Build the weather skill. Watch it work. Then build the next one.
If you are done debugging YAML and want to focus on actually writing skill logic, give Better Claw a try. It is $29/month per agent, bring your own API keys, and your first deploy takes about 60 seconds. Upload your skill package through the dashboard and it is live. We handle the Docker sandboxing, the credential encryption, the health monitoring. You handle the interesting part.
Frequently Asked Questions
What is OpenClaw skill development and how does it work?
OpenClaw skill development is the process of writing custom TypeScript modules that extend what an OpenClaw agent can do. Each skill exposes one or more tools with name, description, and handler functions. The agent's underlying model decides when to call each tool based on the description you write, then executes your handler and incorporates the result into its response.

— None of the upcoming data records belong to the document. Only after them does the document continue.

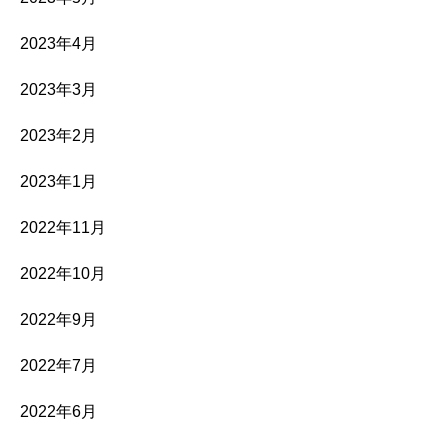
2023年4月
2023年3月
2023年2月
2023年1月
2022年11月
2022年10月
2022年9月
2022年7月
2022年6月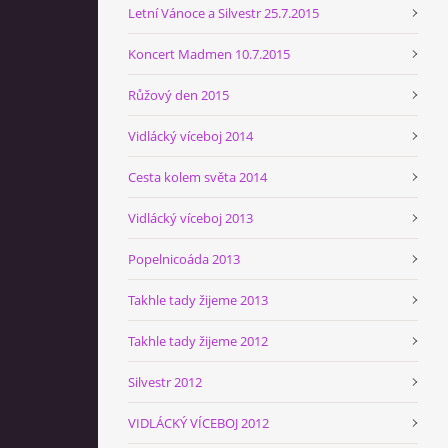
Letní Vánoce a Silvestr 25.7.2015
Koncert Madmen 10.7.2015
Růžový den 2015
Vidlácký víceboj 2014
Cesta kolem světa 2014
Vidlácký víceboj 2013
Popelnicoáda 2013
Takhle tady žijeme 2013
Takhle tady žijeme 2012
Silvestr 2012
VIDLÁCKÝ VÍCEBOJ 2012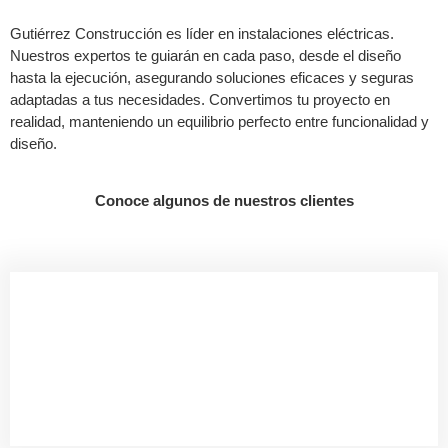
Gutiérrez Construcción es líder en instalaciones eléctricas.
Nuestros expertos te guiarán en cada paso, desde el diseño
hasta la ejecución, asegurando soluciones eficaces y seguras
adaptadas a tus necesidades. Convertimos tu proyecto en
realidad, manteniendo un equilibrio perfecto entre funcionalidad y
diseño.
Conoce algunos de nuestros clientes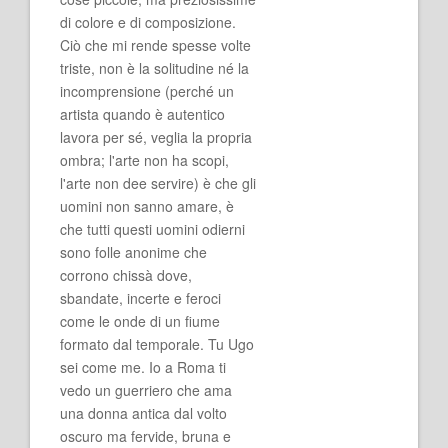
di colore e di composizione.
Ciò che mi rende spesse volte
triste, non è la solitudine né la
incomprensione (perché un
artista quando è autentico
lavora per sé, veglia la propria
ombra; l'arte non ha scopi,
l'arte non dee servire) è che gli
uomini non sanno amare, è
che tutti questi uomini odierni
sono folle anonime che
corrono chissà dove,
sbandate, incerte e feroci
come le onde di un fiume
formato dal temporale. Tu Ugo
sei come me. Io a Roma ti
vedo un guerriero che ama
una donna antica dal volto
oscuro ma fervide, bruna e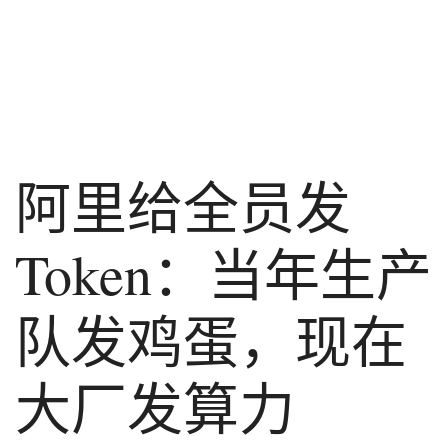
阿里给全员发
Token：当年生产
队发鸡蛋，现在
大厂发算力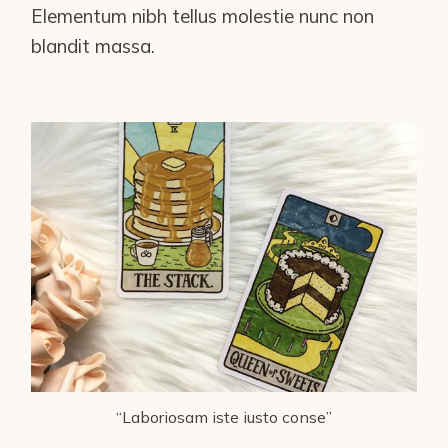
Elementum nibh tellus molestie nunc non
blandit massa.
“Laboriosam iste iusto conse”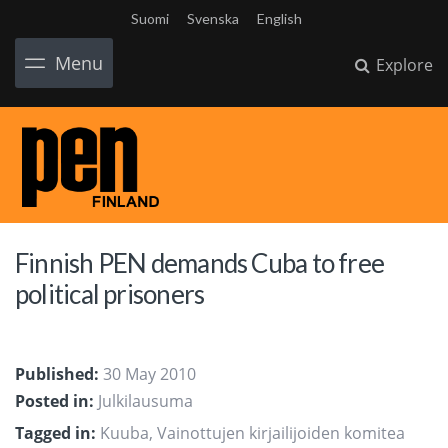
Suomi
Svenska
English
Menu
Explore
Finnish PEN demands Cuba to free
political prisoners
Published:
30 May 2010
Posted in:
Julkilausuma
Tagged in:
Kuuba
,
Vainottujen kirjailijoiden komitea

How does Sonnet vs Opus affect skill development costs?
Opus costs roughly five times more per token than Sonnet, and every agent turn sends the full conversation context plus all skill descriptions to the model. For most skill invocation patterns (lookups, formatting, retrieval), Sonnet performs at equivalent quality for a fraction of the cost. Reserve Opus for agents doing genuinely complex multi-step reasoning where Sonnet demonstrably fails.
How do I reduce OpenClaw costs when running custom skills on a polling loop?
Three high-impact levers: switch from Opus to Sonnet or Gemini Flash for tool-calling agents, set a max_tokens cap appropriate to your skill's output, and cache deterministic tool results so repeat invocations do not trigger redundant external API calls. Tight tool description lengths also reduce context window size per call.
How much does it cost to run a custom OpenClaw skill on BetterClaw?
BetterClaw charges $29/month per agent on a bring-your-own-API-key model. You pay your model provider directly for token usage, and BetterClaw handles hosting, sandboxing, health monitoring, and multi-channel support. There is no per-skill fee. The infrastructure cost is flat regardless of how many custom skills you load onto an agent.
Is it safe to deploy third-party npm packages inside a custom OpenClaw skill?
With care. The OpenClaw ecosystem has seen real incidents including the ClawHavoc campaign (824+ malicious skills on ClawHub) and a Cisco-documented case of data exfiltration via a third-party skill. Audit your skill dependencies, pin versions, and ideally run your skills inside a sandboxed execution environment. BetterClaw isolates each skill in Docker containers with AES-256 encrypted credentials, which limits the blast radius if a dependency is compromised.